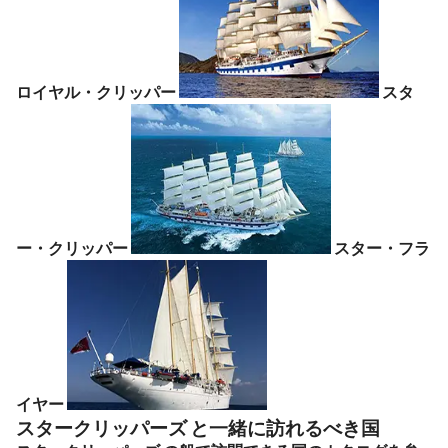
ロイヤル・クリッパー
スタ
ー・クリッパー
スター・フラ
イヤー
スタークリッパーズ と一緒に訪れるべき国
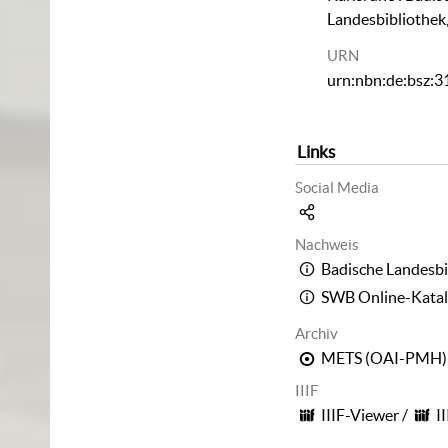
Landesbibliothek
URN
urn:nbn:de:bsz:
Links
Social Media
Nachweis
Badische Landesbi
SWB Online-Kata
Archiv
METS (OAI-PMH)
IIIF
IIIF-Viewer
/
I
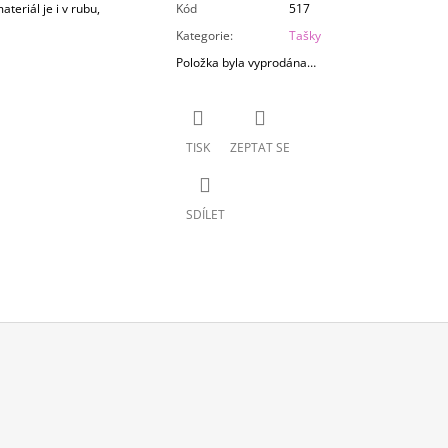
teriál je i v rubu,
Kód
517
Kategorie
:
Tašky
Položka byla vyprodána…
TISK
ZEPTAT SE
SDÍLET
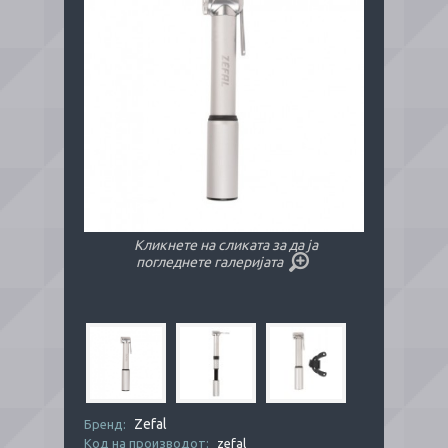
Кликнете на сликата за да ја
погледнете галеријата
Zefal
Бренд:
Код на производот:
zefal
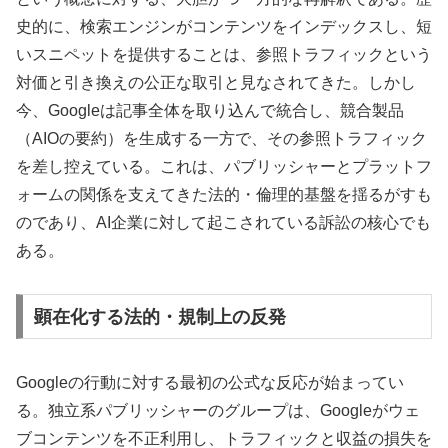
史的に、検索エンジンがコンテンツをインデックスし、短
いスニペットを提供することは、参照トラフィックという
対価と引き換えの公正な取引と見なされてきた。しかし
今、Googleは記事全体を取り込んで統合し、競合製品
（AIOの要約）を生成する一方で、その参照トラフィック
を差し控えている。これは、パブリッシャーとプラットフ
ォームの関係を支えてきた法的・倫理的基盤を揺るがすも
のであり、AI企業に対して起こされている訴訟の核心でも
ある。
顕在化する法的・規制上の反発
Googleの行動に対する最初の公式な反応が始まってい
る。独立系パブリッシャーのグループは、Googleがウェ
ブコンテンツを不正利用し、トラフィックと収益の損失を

* * *

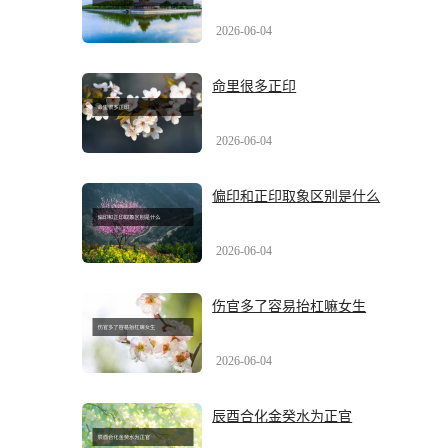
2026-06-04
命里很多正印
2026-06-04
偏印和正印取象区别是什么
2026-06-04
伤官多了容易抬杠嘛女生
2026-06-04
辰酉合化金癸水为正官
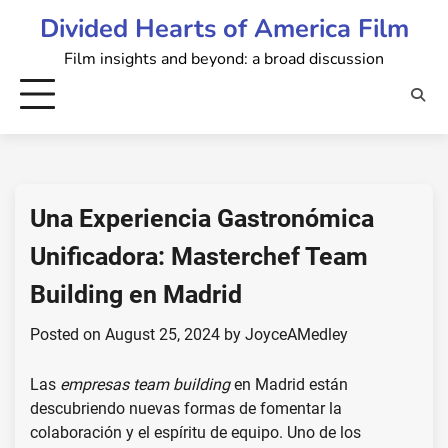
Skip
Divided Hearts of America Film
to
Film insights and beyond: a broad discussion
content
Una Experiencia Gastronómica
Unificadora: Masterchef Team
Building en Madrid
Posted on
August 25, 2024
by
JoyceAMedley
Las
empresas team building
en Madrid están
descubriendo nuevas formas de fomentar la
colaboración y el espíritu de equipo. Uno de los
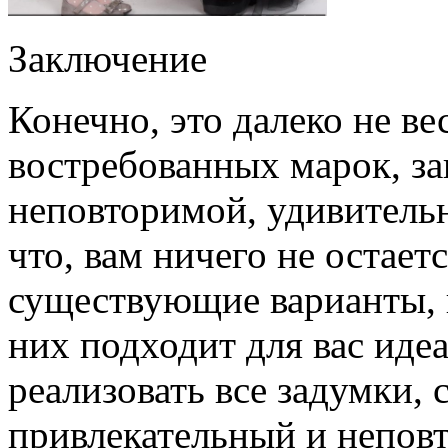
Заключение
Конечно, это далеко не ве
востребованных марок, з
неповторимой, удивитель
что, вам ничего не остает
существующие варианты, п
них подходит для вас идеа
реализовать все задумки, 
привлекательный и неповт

### ASSIGNMENT
From the records above, copy exactly the lines starting at the one with "en Madrid están" and ending at the one with "привлекательный и неповт", and no others. Pictures stay out.

### SOLUTION TO THE PROBLEM
en Madrid están
descubriendo nuevas formas de fomentar la
colaboración y el espíritu de equipo. Uno de los
Заключение
Конечно, это далеко не ве
востребованных марок, з
неповторимой, удивитель
что, вам ничего не остает
существующие варианты, п
них подходит для вас идеа
реализовать все задумки, 
привлекательный и неповт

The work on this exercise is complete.